What if a trusted friend were to tell you about an investment where you could not possibly go wrong...what would be your reaction? And what if there was a virtual mountain of credible information that supported the investment claims...wouldn't you be inclined to take advantage of the opportunity and not miss out on the rewards? Although the answer to these questions seems apparent, when it comes to investing in our health and quality of life we often choose to ignore what obviously works. Take for example, exercise...

Physical fitness may be the ultimate investment opportunity. Think of it this way. If you are willing to make the commitment (investment), you will feel and look healthier, have an abundance of energy, be more self-confident, more productive and discover a more joyous and fulfilling life. These are rewards that money cannot buy and the substance of high quality living. And, the investment of exercise becomes even more attractive when you consider that there is absolutely no down-side risk. You have everything to gain and nothing to lose. How much better can it get? How many times can you remember ever having a better offer? The honest answer is probably never, and yet many of us fail to act on this extraordinary opportunity. We simply choose to procrastinate or ignore the proven benefits of exercise!
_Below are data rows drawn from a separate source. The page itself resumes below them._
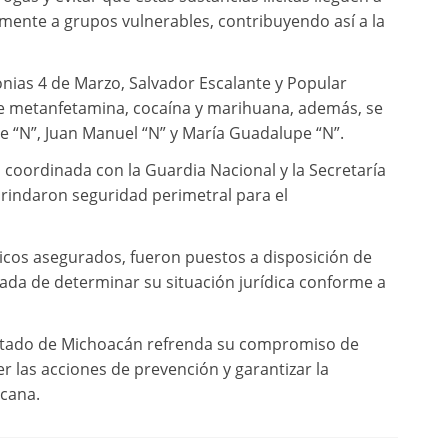
lmente a grupos vulnerables, contribuyendo así a la
onias 4 de Marzo, Salvador Escalante y Popular
 de metanfetamina, cocaína y marihuana, además, se
que “N”, Juan Manuel “N” y María Guadalupe “N”.
coordinada con la Guardia Nacional y la Secretaría
rindaron seguridad perimetral para el
icos asegurados, fueron puestos a disposición de
ada de determinar su situación jurídica conforme a
 Estado de Michoacán refrenda su compromiso de
cer las acciones de prevención y garantizar la
acana.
Here are a few reasons that sometimes inhibit our willingness to "step out" and make a change or take a chance:

- Sometimes our vision gets clouded. We lose tract of what is really important. When this happens, it's time to forget the trees and look at the forest. Try to focus on exactly what you are trying to accomplish. Sometimes we get so caught up in the detail that I forget where I'm going.
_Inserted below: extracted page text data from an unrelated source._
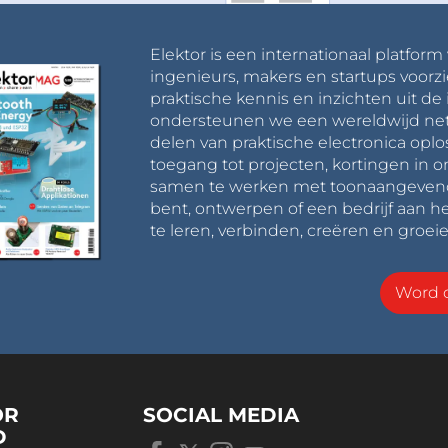
Elektor is een internationaal platform
ingenieurs, makers en startups voorzi
praktische kennis en inzichten uit de 
ondersteunen we een wereldwijd net
delen van praktische electronica oplo
toegang tot projecten, kortingen in 
samen te werken met toonaangevende 
bent, ontwerpen of een bedrijf aan he
te leren, verbinden, creëren en groeie
Word o
OR
SOCIAL MEDIA
D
- If we look at the "big" picture, it can seem overwhelming. And the bigger the task, the more overwhelming it can seem. Break the task apart into smaller pieces. Want to lose 50 pounds? Go for 10 pounds, five at a time! Need to start an exercise program? Begin with short, simple exercises and slowly expand your routine. The absolute worse approach to exercise is to overdo it when first starting the program. We seem to have this all or none mindset where we end up killing ourselves the first few times out. We end up stiff, tired, disillusioned, and then quit. Moderation is the key.

- Have you ever not wanted to start something for fear of failure? Take the first step and acknowledge the fear, then the next step will come easier. Fear of the unknown scares us so much we don't want to even begin. Once fears are acknowledged, they usually quiet down. Taking the first step allows us to go past the fear and on to the next step.

- Sometimes we start to think that a task is unpleasant or boring. Just like any other activity, this can also be true for exercise. There are days when we just plain lack the enthusiasm and motivation to continue. It's part of human nature. On days like these focus on 'why' you are doing it. Think about all the people you care about and who may need and rely on you. What would happen if you became ill or disabled and was unable to work for a period of time, or worse, if you were out of the picture completely. How would things change? If something happened tomorrow, how would your family or business manage without you? What do you want your life to be like in the future? There are many tasks or chores we do, that we may not like, but are necessary to live a happen and productive life. Focus on the bigger picture.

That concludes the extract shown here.